Randomization and blinding [and statistical analysis] of studies is only necessary when treatment effects are small.

His report on occupational diseases of workers in the cotton mills contained multiple tables of data, but not one single statistical test! He stated explicitly that the differences were so obvious statistics were unnecessary.

You do not need an RCT to tell you that parachutes work (71).

Doctors and researchers have become hypnotised by statistics and P-values to the point of losing their ability to think scientifically. If the chronic P-value fiasco of the last 30 years doesn’t convince you of the value of Bayesian reasoning, then nothing will.
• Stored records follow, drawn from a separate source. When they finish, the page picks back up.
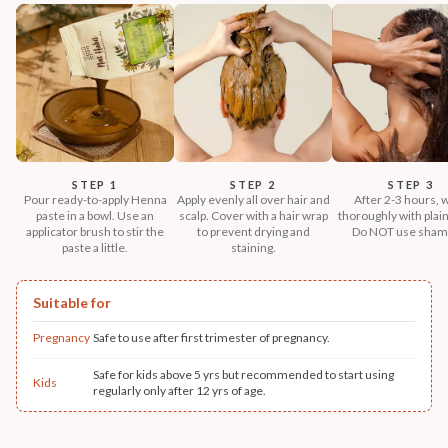
STEP 1
STEP 2
STEP 3
Pour ready-to-apply Henna
Apply evenly all over hair and
After 2-3 hours, 
paste in a bowl. Use an
scalp. Cover with a hair wrap
thoroughly with plain
applicator brush to stir the
to prevent drying and
Do NOT use sham
paste a little.
staining.
Suitable for
Pregnancy
Safe to use after first trimester of pregnancy.
Safe for kids above 5 yrs but recommended to start using
Kids
regularly only after 12 yrs of age.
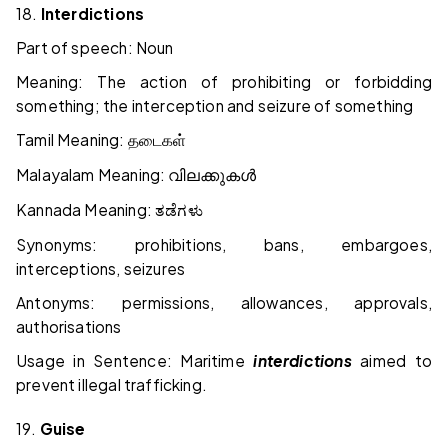
18.
Interdictions
Part of speech: Noun
Meaning: The action of prohibiting or forbidding
something; the interception and seizure of something
Tamil Meaning:
தடைகள்
Malayalam Meaning:
വിലക്കുകൾ
Kannada Meaning:
ತಡೆಗಳು
Synonyms: prohibitions, bans, embargoes,
interceptions, seizures
Antonyms: permissions, allowances, approvals,
authorisations
Usage in Sentence: Maritime
interdictions
aimed to
prevent illegal trafficking.
19.
Guise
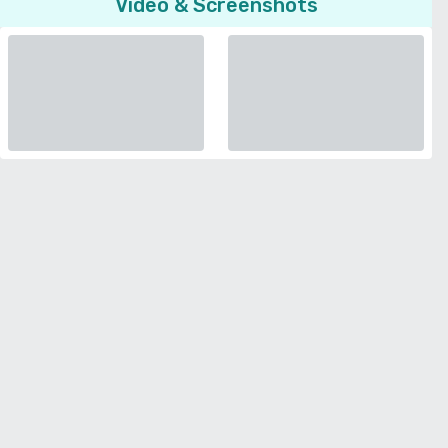
Video & Screenshots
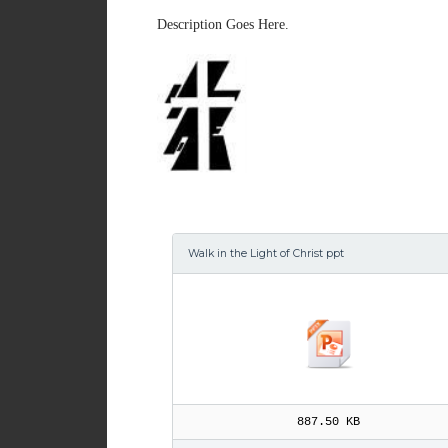
Description Goes Here.
Walk in the Light of Christ ppt
887.50 KB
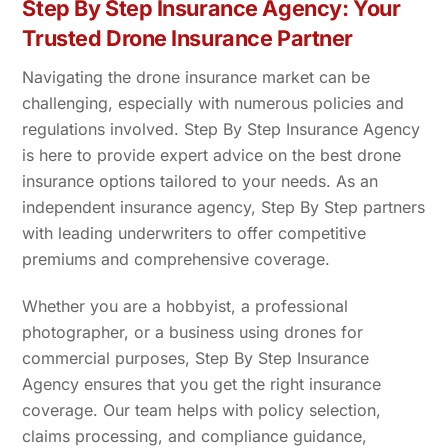
Step By Step Insurance Agency: Your
Trusted Drone Insurance Partner
Navigating the drone insurance market can be
challenging, especially with numerous policies and
regulations involved. Step By Step Insurance Agency
is here to provide expert advice on the best drone
insurance options tailored to your needs. As an
independent insurance agency, Step By Step partners
with leading underwriters to offer competitive
premiums and comprehensive coverage.
Whether you are a hobbyist, a professional
photographer, or a business using drones for
commercial purposes, Step By Step Insurance
Agency ensures that you get the right insurance
coverage. Our team helps with policy selection,
claims processing, and compliance guidance,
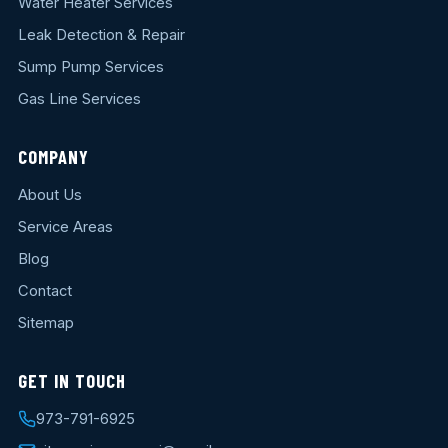
Water Heater Services
Leak Detection & Repair
Sump Pump Services
Gas Line Services
COMPANY
About Us
Service Areas
Blog
Contact
Sitemap
GET IN TOUCH
973-791-6925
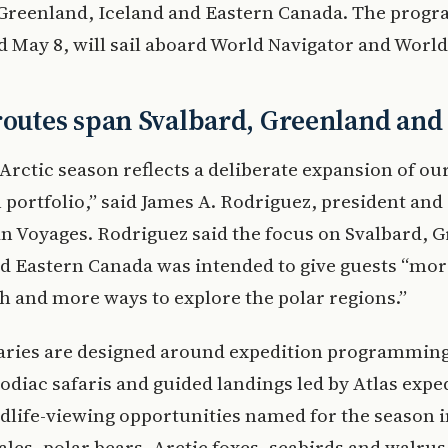
 Greenland, Iceland and Eastern Canada. The progr
May 8, will sail aboard World Navigator and World
routes span Svalbard, Greenland an
Arctic season reflects a deliberate expansion of ou
 portfolio,” said James A. Rodriguez, president and
n Voyages. Rodriguez said the focus on Svalbard, 
d Eastern Canada was intended to give guests “mor
 and more ways to explore the polar regions.”
raries are designed around expedition programming
odiac safaris and guided landings led by Atlas expe
dlife-viewing opportunities named for the season 
les, polar bears, Arctic foxes, seabirds and walrus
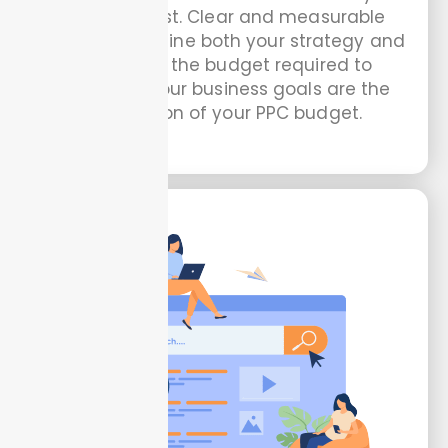
should invest. Clear and measurable
goals help define both your strategy and
the size of the budget required to
support it. Your business goals are the
foundation of your PPC budget.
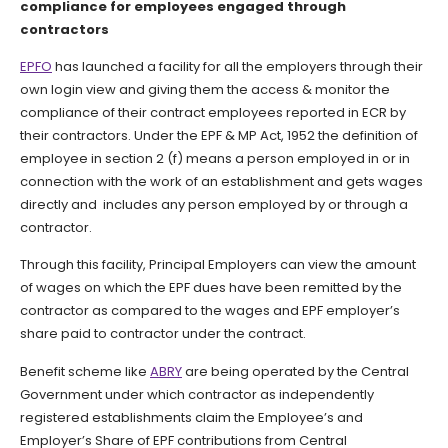
compliance for employees engaged through
contractors
EPFO
has launched a facility for all the employers through their
own login view and giving them the access & monitor the
compliance of their contract employees reported in ECR by
their contractors. Under the EPF & MP Act, 1952 the definition of
employee in section 2 (f) means a person employed in or in
connection with the work of an establishment and gets wages
directly and includes any person employed by or through a
contractor.
Through this facility, Principal Employers can view the amount
of wages on which the EPF dues have been remitted by the
contractor as compared to the wages and EPF employer’s
share paid to contractor under the contract.
Benefit scheme like
ABRY
are being operated by the Central
Government under which contractor as independently
registered establishments claim the Employee’s and
Employer’s Share of EPF contributions from Central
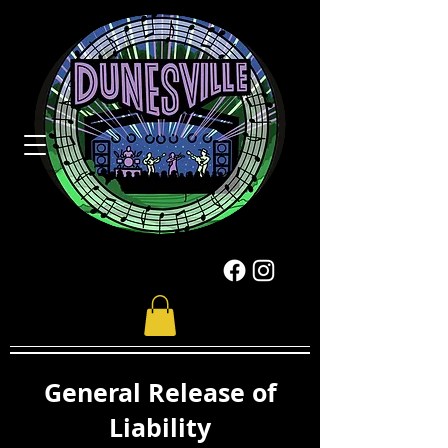
General Release of
Liability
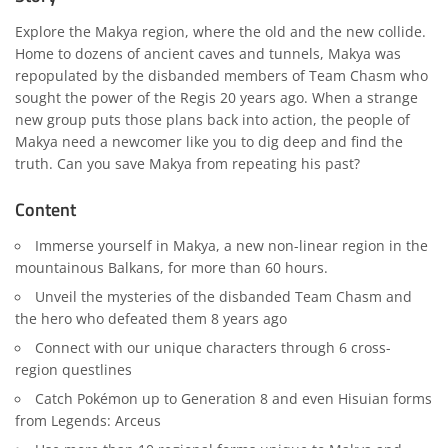
Explore the Makya region, where the old and the new collide.
Home to dozens of ancient caves and tunnels, Makya was
repopulated by the disbanded members of Team Chasm who
sought the power of the Regis 20 years ago. When a strange
new group puts those plans back into action, the people of
Makya need a newcomer like you to dig deep and find the
truth. Can you save Makya from repeating his past?
Content
Immerse yourself in Makya, a new non-linear region in the
mountainous Balkans, for more than 60 hours.
Unveil the mysteries of the disbanded Team Chasm and
the hero who defeated them 8 years ago
Connect with our unique characters through 6 cross-
region questlines
Catch Pokémon up to Generation 8 and even Hisuian forms
from Legends: Arceus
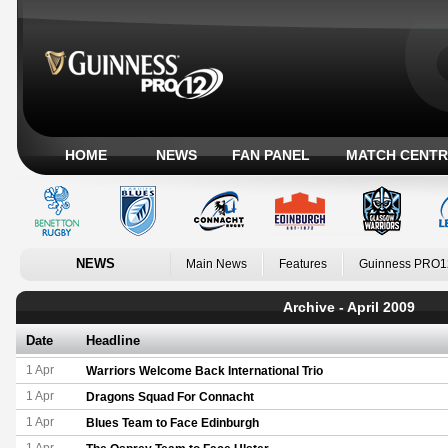
HOME
NEWS
FAN PANEL
MATCH CENTR
NEWS
Main News
Features
Guinness PRO1
Archive - April 2009
Date
Headline
1 Apr
Warriors Welcome Back International Trio
1 Apr
Dragons Squad For Connacht
1 Apr
Blues Team to Face Edinburgh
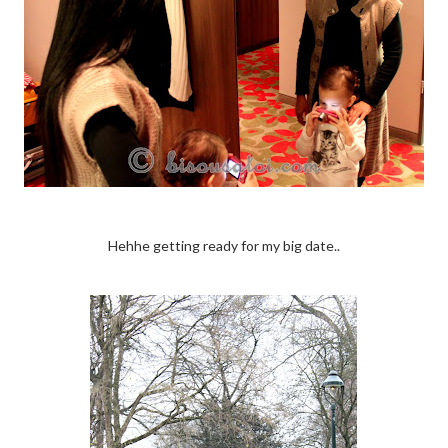
Hehhe getting ready for my big date..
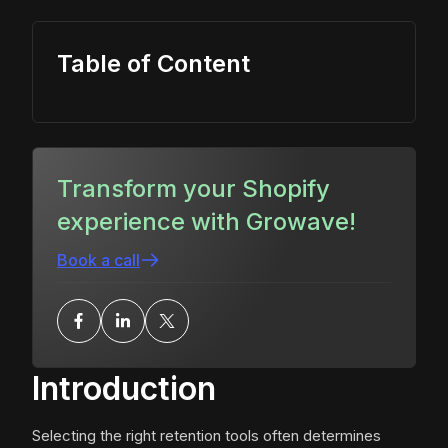
Table of Content
Transform your Shopify
experience with Growave!
Book a call
Introduction
Selecting the right retention tools often determines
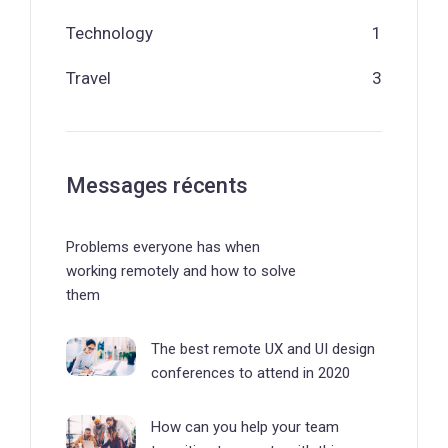
Technology
1
Travel
3
Messages récents
Problems everyone has when
working remotely and how to solve
them
The best remote UX and UI design
conferences to attend in 2020
How can you help your team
It is important for younger researchers and doctors to appreciate that experienced people regard careful systematic observations of clinical experience as being just as valuable as RCTs, often more valuable, especially for severe cases that are never adequately represented in clinical trials. Clinical trial methodologies, geared towards obtaining FDA approval for drugs, are usually ill-suited to answering the more sophisticated questions relevant to serious research. I expect that is why Prof Parker did not trouble to do a double-blind trial.

In conclusion

MAOIs appear to be the most powerful antidepressants we have for serious cases of depression, especially melancholic depression; including when ECT has failed. They are safe with, and compatible with, methylphenidate. These types of depression appear to have even more involvement of dopaminergic pathways that less severe illnesses, and therefore require drugs that boost all three neurotransmitters, but especially dopamine, without which full remission is unlikely. The long-running neglect of dopamine’s role is reflected in the irony that the only reuptake inhibitor that acts specifically on dopamine (methylphenidate) is not classified as an antidepressant; it deserves to be used more often in severe and melancholic depression.

Much of the above discussion emphasises the usefulness of neuroscience-based nomenclature which should have been instituted long ago (see my 2006 TCA review, Table 6)).

The scene is thus set for understanding how and why MAOIs are so important despite being unappreciated for so long, longer than Cinderella.